The Gillard government likes to talk of the 21st century as the Asian century, and to portray Australia as especially well placed to participate in this global reorientation. Thus far, however, its actions have rarely been consistent with that rhetoric, for its inclination has not been to act independently as a middle-ranking power in the Asia-Pacific region. This government, like its predecessors of both political persuasions, has preferred Australia’s historically comfortable role of doing the bidding of a powerful protector.

No nation in the world can ignore the rise of China as a great power, and potentially a superpower. But China’s increasing reach, economically and strategically, holds different consequences for Australia and the US. For this country, China is the industrial giant whose demand for Australian raw materials has been the chief driver of growth. It would be naive to assume that this demand will continue indefinitely, but neither can Australia pretend that economic exchange is not fundamental to its relationship with China.

For the US, matters are more complicated. China is both the low-wage economy that has come to dominate global manufacturing and the expanding military power whose new assertiveness means the Pacific is no longer an American lake. And, China’s resistance in international forums to interventions aimed at protecting human rights in third countries is a constant reminder of its obsession with preserving its own creaking, authoritarian system. In all these things lies the possibility of conflict. Yet the fortunes of the reigning superpower and the contender are also entwined, for China is the biggest holder of US debt. As Secretary of State Hillary Clinton has said, ”How do you talk toughly to your banker?”

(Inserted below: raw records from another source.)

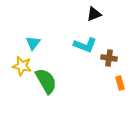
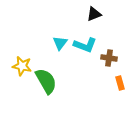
cyan triangle: moved 27 px right
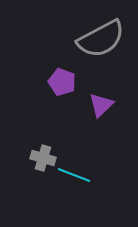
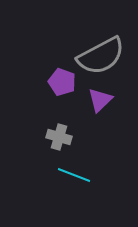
gray semicircle: moved 17 px down
purple triangle: moved 1 px left, 5 px up
gray cross: moved 16 px right, 21 px up
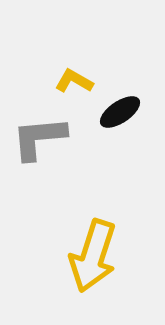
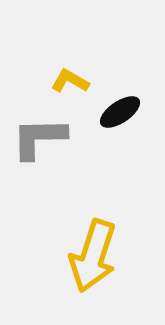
yellow L-shape: moved 4 px left
gray L-shape: rotated 4 degrees clockwise
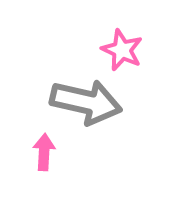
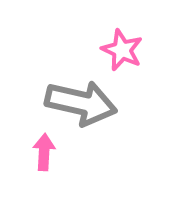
gray arrow: moved 5 px left, 1 px down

When the marines’ deployment to Darwin was announced, The Age argued that if a military build-up in the Pacific by the US and its allies results in a new Cold War, the Obama administration and the Gillard government will have seriously miscalculated. Mutual hostility will not easily bring about a more open, less suspicious China, let alone a democratic one. This week Mr Carr got a chance to learn that directly.’